Instruction for the data below: set down exactly the lines from the line with "Bezpieczeństwo" to the line with "95-054 Ksawerów, Polska", inclusive, and no others.

-------- SUPPLIED DATA

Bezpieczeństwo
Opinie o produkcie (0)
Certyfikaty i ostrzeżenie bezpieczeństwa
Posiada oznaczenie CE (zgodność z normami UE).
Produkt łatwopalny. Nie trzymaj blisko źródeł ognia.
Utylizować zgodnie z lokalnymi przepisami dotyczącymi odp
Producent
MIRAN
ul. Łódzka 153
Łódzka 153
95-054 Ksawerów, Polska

----------------
-------- SUPPLIED DATA

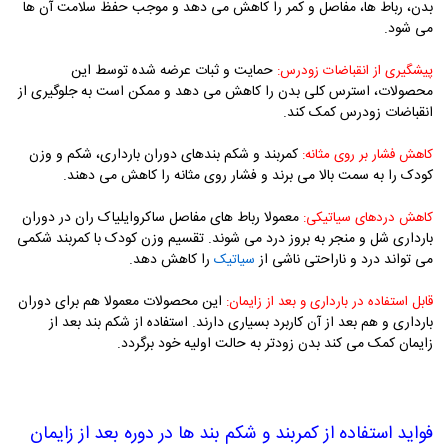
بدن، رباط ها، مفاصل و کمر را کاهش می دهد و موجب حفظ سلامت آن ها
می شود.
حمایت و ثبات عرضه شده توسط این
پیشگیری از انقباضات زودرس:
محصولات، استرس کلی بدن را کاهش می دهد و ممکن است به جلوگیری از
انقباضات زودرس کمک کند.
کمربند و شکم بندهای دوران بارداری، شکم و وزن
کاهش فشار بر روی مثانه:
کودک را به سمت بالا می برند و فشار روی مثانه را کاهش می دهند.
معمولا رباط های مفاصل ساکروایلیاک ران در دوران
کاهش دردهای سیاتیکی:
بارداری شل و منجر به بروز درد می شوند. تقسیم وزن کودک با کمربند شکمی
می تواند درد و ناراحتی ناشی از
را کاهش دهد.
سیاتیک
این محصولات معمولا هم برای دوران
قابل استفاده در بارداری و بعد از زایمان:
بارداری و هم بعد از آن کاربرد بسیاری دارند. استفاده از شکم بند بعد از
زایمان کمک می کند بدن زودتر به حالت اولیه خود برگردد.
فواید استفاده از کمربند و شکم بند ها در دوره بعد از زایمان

----------------

• EXERCISE RESPONSE:
Bezpieczeństwo
Opinie o produkcie (0)
Certyfikaty i ostrzeżenie bezpieczeństwa
Posiada oznaczenie CE (zgodność z normami UE).
Produkt łatwopalny. Nie trzymaj blisko źródeł ognia.
Utylizować zgodnie z lokalnymi przepisami dotyczącymi odp
Producent
MIRAN
ul. Łódzka 153
Łódzka 153
95-054 Ksawerów, Polska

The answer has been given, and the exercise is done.